Collection entries
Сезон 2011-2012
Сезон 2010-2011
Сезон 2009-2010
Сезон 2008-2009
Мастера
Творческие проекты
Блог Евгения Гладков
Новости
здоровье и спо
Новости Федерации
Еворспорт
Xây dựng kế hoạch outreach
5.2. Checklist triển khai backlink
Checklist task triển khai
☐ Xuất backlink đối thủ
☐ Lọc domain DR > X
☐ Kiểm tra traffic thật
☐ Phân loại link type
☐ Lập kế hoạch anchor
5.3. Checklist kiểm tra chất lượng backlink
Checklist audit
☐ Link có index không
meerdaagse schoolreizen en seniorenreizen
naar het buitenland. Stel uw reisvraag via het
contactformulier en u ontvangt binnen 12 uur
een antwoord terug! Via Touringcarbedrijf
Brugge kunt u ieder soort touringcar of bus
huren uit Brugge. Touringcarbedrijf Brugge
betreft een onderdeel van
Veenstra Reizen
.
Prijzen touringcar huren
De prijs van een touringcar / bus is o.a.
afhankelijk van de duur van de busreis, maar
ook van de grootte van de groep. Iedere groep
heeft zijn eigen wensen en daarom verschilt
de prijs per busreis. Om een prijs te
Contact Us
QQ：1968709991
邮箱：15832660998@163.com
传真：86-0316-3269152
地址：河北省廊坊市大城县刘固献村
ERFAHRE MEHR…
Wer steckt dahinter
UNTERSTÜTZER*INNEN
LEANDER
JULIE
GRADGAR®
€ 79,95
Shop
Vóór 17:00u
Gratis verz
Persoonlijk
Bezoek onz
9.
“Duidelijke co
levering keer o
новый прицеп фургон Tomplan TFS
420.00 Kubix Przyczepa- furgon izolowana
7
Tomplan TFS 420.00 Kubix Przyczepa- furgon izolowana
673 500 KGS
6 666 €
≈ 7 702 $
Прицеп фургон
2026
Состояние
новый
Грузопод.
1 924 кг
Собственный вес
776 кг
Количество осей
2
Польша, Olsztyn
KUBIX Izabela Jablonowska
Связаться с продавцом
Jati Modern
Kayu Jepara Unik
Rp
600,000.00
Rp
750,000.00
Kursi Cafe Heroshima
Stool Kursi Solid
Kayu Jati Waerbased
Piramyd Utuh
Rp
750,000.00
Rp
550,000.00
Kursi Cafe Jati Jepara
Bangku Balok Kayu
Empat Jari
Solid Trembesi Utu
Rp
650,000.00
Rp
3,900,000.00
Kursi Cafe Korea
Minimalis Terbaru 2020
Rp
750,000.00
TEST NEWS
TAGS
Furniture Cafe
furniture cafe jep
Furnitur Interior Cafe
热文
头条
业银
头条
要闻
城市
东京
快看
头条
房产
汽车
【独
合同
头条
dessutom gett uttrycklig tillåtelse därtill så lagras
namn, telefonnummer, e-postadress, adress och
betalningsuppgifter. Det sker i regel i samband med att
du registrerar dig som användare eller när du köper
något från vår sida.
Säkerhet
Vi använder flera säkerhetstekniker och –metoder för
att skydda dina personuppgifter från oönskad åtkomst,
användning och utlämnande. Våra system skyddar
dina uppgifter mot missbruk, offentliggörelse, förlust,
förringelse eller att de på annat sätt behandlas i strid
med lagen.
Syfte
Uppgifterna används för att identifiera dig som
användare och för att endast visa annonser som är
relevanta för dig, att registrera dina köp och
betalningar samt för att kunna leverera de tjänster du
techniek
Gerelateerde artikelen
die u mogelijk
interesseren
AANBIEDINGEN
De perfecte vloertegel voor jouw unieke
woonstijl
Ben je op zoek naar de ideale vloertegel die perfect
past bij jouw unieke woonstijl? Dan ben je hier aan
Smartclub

◆ **WHAT THIS TASK INVOLVES**: Every line above in which the word "hoạch" occurs is to be copied.

◆ **PROBLEM SOLUTION**:
Xây dựng kế hoạch outreach
☐ Lập kế hoạch anchor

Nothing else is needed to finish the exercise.